Lesson 10 - Creating Bar Plots

Visualizing Categories

You have learned to plot continuous data with line plots and scatter plots. Now you will learn bar plots—the best way to compare categories and display summary statistics.

By the end of this lesson, you will be able to:

  • Create vertical bar plots with plt.bar()
  • Create horizontal bar plots with plt.barh()
  • Customize bar colors, width, and appearance
  • Compare categories effectively
  • Add value labels to bars
  • Choose appropriate sorting for clarity

Bar charts excel at showing comparisons: Which day has most rentals? Which season is busiest? Which weather condition affects usage most?


When to Use Bar Plots

Bar Plots vs Other Chart Types

Use bar plots when:

  • Comparing categories (days, seasons, products, countries)
  • Showing totals, counts, or averages by group
  • Displaying rankings or top/bottom performers
  • Data has distinct categories (not continuous)

Do NOT use bar plots for:

  • Time series trends (use line plots)
  • Relationships between continuous variables (use scatter plots)
  • Distributions (use histograms)

Bar Plot Anatomy

        Revenue by Product
  400 ──── ├─────┐
           │     │
  300 ──── ├─────┤  ┌─────┐
           │     │  │     │
  200 ──── ├─────┤  ├─────┤  ┌─────┐
           │     │  │     │  │     │
  100 ──── ├─────┤  ├─────┤  ├─────┤
           │     │  │     │  │     │
    0 ──── └─────┴──┴─────┴──┴─────┴──
              A      B      C
           Category Labels

Components:

  • Bars: Height represents value
  • Categories: X-axis labels
  • Values: Y-axis scale
  • Spacing: Gaps between bars for clarity

Creating Basic Bar Plots

Rentals by Day of Week

import pandas as pd
import matplotlib.pyplot as plt

# Load data
bikes = pd.read_csv('day.csv')

# Calculate average rentals by day of week
# weekday: 0=Sunday, 1=Monday, ..., 6=Saturday
day_avg = bikes.groupby('weekday')['cnt'].mean()

# Day names for labels
day_names = ['Sun', 'Mon', 'Tue', 'Wed', 'Thu', 'Fri', 'Sat']

# Create bar plot
plt.figure(figsize=(10, 6))
plt.bar(day_names, day_avg.values)
plt.xlabel('Day of Week')
plt.ylabel('Average Bike Rentals')
plt.title('Average Daily Bike Rentals by Day of Week')
plt.grid(True, alpha=0.3, axis='y')
plt.show()

What the plot shows:

  • Weekdays (Mon-Fri) have similar rental levels
  • Weekends (Sat-Sun) show slightly different patterns
  • Friday often peaks as people start weekend activities

Horizontal Bar Plots

When to Use Horizontal Bars

Use horizontal bars when:

  • Category names are long
  • Many categories to display
  • Comparing magnitudes where horizontal layout is clearer
import pandas as pd
import matplotlib.pyplot as plt

bikes = pd.read_csv('day.csv')

# Calculate average by season
season_avg = bikes.groupby('season')['cnt'].mean()
season_names = ['Spring', 'Summer', 'Fall', 'Winter']
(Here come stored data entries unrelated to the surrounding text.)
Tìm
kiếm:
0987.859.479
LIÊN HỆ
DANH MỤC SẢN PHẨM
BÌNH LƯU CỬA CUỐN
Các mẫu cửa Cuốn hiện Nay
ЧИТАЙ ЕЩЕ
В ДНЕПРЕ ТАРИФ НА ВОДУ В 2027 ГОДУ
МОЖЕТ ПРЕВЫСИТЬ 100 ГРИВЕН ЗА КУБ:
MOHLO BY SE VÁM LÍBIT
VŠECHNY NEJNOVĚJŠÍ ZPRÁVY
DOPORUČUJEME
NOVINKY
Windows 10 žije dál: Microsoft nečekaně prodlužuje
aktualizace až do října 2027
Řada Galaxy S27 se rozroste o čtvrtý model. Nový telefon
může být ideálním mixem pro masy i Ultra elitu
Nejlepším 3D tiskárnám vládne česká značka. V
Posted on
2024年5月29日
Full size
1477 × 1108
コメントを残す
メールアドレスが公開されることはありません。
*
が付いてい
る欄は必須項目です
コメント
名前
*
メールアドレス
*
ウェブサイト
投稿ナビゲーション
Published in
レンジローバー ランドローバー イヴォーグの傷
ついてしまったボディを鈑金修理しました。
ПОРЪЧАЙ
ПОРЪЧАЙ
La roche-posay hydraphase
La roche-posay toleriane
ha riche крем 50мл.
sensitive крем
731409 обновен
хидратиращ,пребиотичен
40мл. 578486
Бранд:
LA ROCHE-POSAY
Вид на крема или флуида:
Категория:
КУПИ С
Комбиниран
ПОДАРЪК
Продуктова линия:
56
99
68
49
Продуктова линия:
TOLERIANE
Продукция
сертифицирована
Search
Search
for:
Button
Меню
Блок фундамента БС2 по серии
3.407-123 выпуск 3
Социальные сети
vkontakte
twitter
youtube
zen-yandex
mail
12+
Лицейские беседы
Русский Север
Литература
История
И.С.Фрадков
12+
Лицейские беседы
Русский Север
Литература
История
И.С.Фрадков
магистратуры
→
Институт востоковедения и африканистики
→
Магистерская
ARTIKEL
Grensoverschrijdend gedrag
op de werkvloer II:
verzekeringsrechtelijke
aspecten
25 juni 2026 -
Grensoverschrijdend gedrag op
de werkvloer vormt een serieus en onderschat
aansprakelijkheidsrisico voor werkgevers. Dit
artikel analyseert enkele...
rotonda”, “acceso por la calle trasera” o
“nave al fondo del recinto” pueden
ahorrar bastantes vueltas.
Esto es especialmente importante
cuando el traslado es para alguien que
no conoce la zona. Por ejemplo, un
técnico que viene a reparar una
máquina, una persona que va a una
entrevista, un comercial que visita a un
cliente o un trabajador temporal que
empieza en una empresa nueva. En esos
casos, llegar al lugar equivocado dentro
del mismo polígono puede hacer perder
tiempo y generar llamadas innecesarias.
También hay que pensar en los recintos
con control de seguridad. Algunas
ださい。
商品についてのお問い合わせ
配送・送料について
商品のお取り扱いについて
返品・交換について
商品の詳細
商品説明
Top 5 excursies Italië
# Create horizontal bar plot
plt.figure(figsize=(10, 6))
plt.barh(season_names, season_avg.values)
plt.xlabel('Average Bike Rentals')
plt.ylabel('Season')
plt.title('Average Bike Rentals by Season')
plt.grid(True, alpha=0.3, axis='x')
plt.show()

Notice:

  • plt.barh() instead of plt.bar()
  • Categories on y-axis, values on x-axis
  • Grid on x-axis instead of y-axis

Customizing Bar Colors

Single Color

import pandas as pd
import matplotlib.pyplot as plt

bikes = pd.read_csv('day.csv')
season_avg = bikes.groupby('season')['cnt'].mean()
season_names = ['Spring', 'Summer', 'Fall', 'Winter']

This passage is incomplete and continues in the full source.